- WORK ORDER -
An exact reproduction of all the data is needed, with no images in it.

- SOURCE DATA -
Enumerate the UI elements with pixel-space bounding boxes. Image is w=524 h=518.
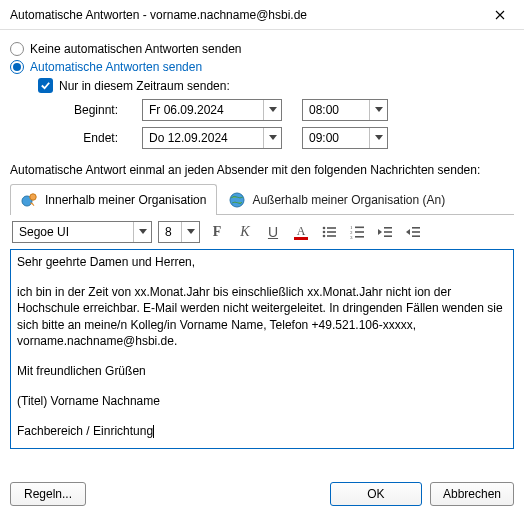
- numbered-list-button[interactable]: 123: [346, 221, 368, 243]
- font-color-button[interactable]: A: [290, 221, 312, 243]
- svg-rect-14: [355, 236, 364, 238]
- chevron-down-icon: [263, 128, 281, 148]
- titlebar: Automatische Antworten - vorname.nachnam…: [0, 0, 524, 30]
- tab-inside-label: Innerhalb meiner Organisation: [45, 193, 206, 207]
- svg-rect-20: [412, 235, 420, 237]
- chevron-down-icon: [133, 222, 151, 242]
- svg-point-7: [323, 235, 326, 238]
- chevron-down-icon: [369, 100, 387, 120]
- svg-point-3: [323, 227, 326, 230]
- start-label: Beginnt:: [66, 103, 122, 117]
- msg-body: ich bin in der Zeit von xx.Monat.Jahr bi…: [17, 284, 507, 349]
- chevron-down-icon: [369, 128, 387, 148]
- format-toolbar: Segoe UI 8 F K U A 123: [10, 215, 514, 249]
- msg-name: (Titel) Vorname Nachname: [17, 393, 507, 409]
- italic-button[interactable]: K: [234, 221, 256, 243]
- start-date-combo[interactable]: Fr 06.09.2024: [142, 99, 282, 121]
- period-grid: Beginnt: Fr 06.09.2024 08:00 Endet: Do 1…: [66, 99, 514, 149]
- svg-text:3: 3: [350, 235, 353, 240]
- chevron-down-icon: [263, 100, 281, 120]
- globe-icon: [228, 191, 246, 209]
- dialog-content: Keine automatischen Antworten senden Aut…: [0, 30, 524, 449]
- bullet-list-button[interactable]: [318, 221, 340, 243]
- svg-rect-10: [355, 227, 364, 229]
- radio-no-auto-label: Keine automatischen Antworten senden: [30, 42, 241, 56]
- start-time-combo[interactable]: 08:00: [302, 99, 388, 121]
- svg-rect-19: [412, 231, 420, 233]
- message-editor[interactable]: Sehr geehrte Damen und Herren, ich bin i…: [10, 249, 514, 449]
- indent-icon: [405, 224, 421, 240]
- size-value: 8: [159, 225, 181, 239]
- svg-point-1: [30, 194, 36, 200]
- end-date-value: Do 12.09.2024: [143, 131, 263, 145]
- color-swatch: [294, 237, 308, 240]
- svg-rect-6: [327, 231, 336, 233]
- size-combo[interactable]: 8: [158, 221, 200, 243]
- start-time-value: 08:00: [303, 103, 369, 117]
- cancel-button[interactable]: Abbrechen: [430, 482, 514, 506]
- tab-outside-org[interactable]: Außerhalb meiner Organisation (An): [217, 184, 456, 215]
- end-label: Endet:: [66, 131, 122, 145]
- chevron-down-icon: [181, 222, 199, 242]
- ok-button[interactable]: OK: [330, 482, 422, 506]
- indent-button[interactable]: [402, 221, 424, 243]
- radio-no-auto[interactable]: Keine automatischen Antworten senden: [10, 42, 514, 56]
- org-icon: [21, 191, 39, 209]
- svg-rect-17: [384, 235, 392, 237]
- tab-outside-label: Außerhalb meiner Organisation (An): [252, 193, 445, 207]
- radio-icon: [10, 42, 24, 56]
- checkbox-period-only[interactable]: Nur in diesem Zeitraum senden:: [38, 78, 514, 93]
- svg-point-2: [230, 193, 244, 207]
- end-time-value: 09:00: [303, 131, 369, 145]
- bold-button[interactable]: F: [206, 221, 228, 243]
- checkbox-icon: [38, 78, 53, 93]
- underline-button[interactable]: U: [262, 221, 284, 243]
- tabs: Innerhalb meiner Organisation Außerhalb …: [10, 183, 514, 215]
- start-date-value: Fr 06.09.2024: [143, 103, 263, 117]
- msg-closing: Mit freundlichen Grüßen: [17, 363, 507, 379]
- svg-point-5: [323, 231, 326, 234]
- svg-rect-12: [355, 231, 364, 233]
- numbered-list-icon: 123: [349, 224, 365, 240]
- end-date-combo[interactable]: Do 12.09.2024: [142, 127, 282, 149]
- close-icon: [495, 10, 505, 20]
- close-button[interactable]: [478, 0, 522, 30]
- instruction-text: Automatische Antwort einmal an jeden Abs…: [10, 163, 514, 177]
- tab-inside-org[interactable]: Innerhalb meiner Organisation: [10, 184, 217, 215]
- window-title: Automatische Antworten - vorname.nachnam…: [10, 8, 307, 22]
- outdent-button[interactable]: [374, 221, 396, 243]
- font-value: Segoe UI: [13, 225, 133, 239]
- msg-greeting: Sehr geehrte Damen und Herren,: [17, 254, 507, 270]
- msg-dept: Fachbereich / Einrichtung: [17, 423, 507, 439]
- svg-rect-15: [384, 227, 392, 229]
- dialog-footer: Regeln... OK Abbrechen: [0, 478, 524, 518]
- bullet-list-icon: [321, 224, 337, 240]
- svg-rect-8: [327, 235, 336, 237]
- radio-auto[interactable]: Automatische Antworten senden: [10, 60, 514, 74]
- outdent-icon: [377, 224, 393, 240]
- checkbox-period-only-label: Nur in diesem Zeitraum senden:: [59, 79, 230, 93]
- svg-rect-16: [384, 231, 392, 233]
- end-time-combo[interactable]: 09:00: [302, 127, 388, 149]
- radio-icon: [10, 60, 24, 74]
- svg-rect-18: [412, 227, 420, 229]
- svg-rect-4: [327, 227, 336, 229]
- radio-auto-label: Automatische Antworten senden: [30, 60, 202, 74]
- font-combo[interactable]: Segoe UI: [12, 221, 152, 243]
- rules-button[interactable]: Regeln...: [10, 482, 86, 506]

- RESULT OF THE TASK -
Enumerate the UI elements with pixel-space bounding boxes. Image is w=524 h=518.
- numbered-list-button[interactable]: 123: [346, 221, 368, 243]
- font-color-button[interactable]: A: [290, 221, 312, 243]
- svg-rect-14: [355, 236, 364, 238]
- chevron-down-icon: [263, 128, 281, 148]
- titlebar: Automatische Antworten - vorname.nachnam…: [0, 0, 524, 30]
- tab-inside-label: Innerhalb meiner Organisation: [45, 193, 206, 207]
- svg-rect-20: [412, 235, 420, 237]
- chevron-down-icon: [133, 222, 151, 242]
- svg-point-7: [323, 235, 326, 238]
- chevron-down-icon: [369, 100, 387, 120]
- svg-point-3: [323, 227, 326, 230]
- start-label: Beginnt:: [66, 103, 122, 117]
- msg-body: ich bin in der Zeit von xx.Monat.Jahr bi…: [17, 284, 507, 349]
- chevron-down-icon: [369, 128, 387, 148]
- format-toolbar: Segoe UI 8 F K U A 123: [10, 215, 514, 249]
- msg-name: (Titel) Vorname Nachname: [17, 393, 507, 409]
- italic-button[interactable]: K: [234, 221, 256, 243]
- start-date-combo[interactable]: Fr 06.09.2024: [142, 99, 282, 121]
- period-grid: Beginnt: Fr 06.09.2024 08:00 Endet: Do 1…: [66, 99, 514, 149]
- svg-text:3: 3: [350, 235, 353, 240]
- chevron-down-icon: [263, 100, 281, 120]
- globe-icon: [228, 191, 246, 209]
- dialog-content: Keine automatischen Antworten senden Aut…: [0, 30, 524, 449]
- bullet-list-button[interactable]: [318, 221, 340, 243]
- svg-rect-10: [355, 227, 364, 229]
- radio-no-auto-label: Keine automatischen Antworten senden: [30, 42, 241, 56]
- start-time-combo[interactable]: 08:00: [302, 99, 388, 121]
- svg-rect-19: [412, 231, 420, 233]
- message-editor[interactable]: Sehr geehrte Damen und Herren, ich bin i…: [10, 249, 514, 449]
- indent-icon: [405, 224, 421, 240]
- size-value: 8: [159, 225, 181, 239]
- svg-point-1: [30, 194, 36, 200]
- end-date-value: Do 12.09.2024: [143, 131, 263, 145]
- color-swatch: [294, 237, 308, 240]
- svg-rect-6: [327, 231, 336, 233]
- size-combo[interactable]: 8: [158, 221, 200, 243]
- start-time-value: 08:00: [303, 103, 369, 117]
- cancel-button[interactable]: Abbrechen: [430, 482, 514, 506]
- tab-outside-org[interactable]: Außerhalb meiner Organisation (An): [217, 184, 456, 215]
- end-label: Endet:: [66, 131, 122, 145]
- chevron-down-icon: [181, 222, 199, 242]
- ok-button[interactable]: OK: [330, 482, 422, 506]
- indent-button[interactable]: [402, 221, 424, 243]
- radio-no-auto[interactable]: Keine automatischen Antworten senden: [10, 42, 514, 56]
- org-icon: [21, 191, 39, 209]
- svg-rect-17: [384, 235, 392, 237]
- tab-outside-label: Außerhalb meiner Organisation (An): [252, 193, 445, 207]
- radio-icon: [10, 42, 24, 56]
- checkbox-period-only[interactable]: Nur in diesem Zeitraum senden:: [38, 78, 514, 93]
- svg-point-2: [230, 193, 244, 207]
- end-time-value: 09:00: [303, 131, 369, 145]
- bold-button[interactable]: F: [206, 221, 228, 243]
- checkbox-icon: [38, 78, 53, 93]
- underline-button[interactable]: U: [262, 221, 284, 243]
- tabs: Innerhalb meiner Organisation Außerhalb …: [10, 183, 514, 215]
- start-date-value: Fr 06.09.2024: [143, 103, 263, 117]
- msg-closing: Mit freundlichen Grüßen: [17, 363, 507, 379]
- svg-point-5: [323, 231, 326, 234]
- svg-rect-12: [355, 231, 364, 233]
- numbered-list-icon: 123: [349, 224, 365, 240]
- end-date-combo[interactable]: Do 12.09.2024: [142, 127, 282, 149]
- close-icon: [495, 10, 505, 20]
- close-button[interactable]: [478, 0, 522, 30]
- instruction-text: Automatische Antwort einmal an jeden Abs…: [10, 163, 514, 177]
- tab-inside-org[interactable]: Innerhalb meiner Organisation: [10, 184, 217, 215]
- window-title: Automatische Antworten - vorname.nachnam…: [10, 8, 307, 22]
- outdent-button[interactable]: [374, 221, 396, 243]
- font-value: Segoe UI: [13, 225, 133, 239]
- msg-greeting: Sehr geehrte Damen und Herren,: [17, 254, 507, 270]
- msg-dept: Fachbereich / Einrichtung: [17, 423, 507, 439]
- svg-rect-15: [384, 227, 392, 229]
- dialog-footer: Regeln... OK Abbrechen: [0, 478, 524, 518]
- bullet-list-icon: [321, 224, 337, 240]
- svg-rect-8: [327, 235, 336, 237]
- radio-auto[interactable]: Automatische Antworten senden: [10, 60, 514, 74]
- outdent-icon: [377, 224, 393, 240]
- checkbox-period-only-label: Nur in diesem Zeitraum senden:: [59, 79, 230, 93]
- svg-rect-16: [384, 231, 392, 233]
- end-time-combo[interactable]: 09:00: [302, 127, 388, 149]
- radio-icon: [10, 60, 24, 74]
- svg-rect-18: [412, 227, 420, 229]
- svg-rect-4: [327, 227, 336, 229]
- radio-auto-label: Automatische Antworten senden: [30, 60, 202, 74]
- font-combo[interactable]: Segoe UI: [12, 221, 152, 243]
- rules-button[interactable]: Regeln...: [10, 482, 86, 506]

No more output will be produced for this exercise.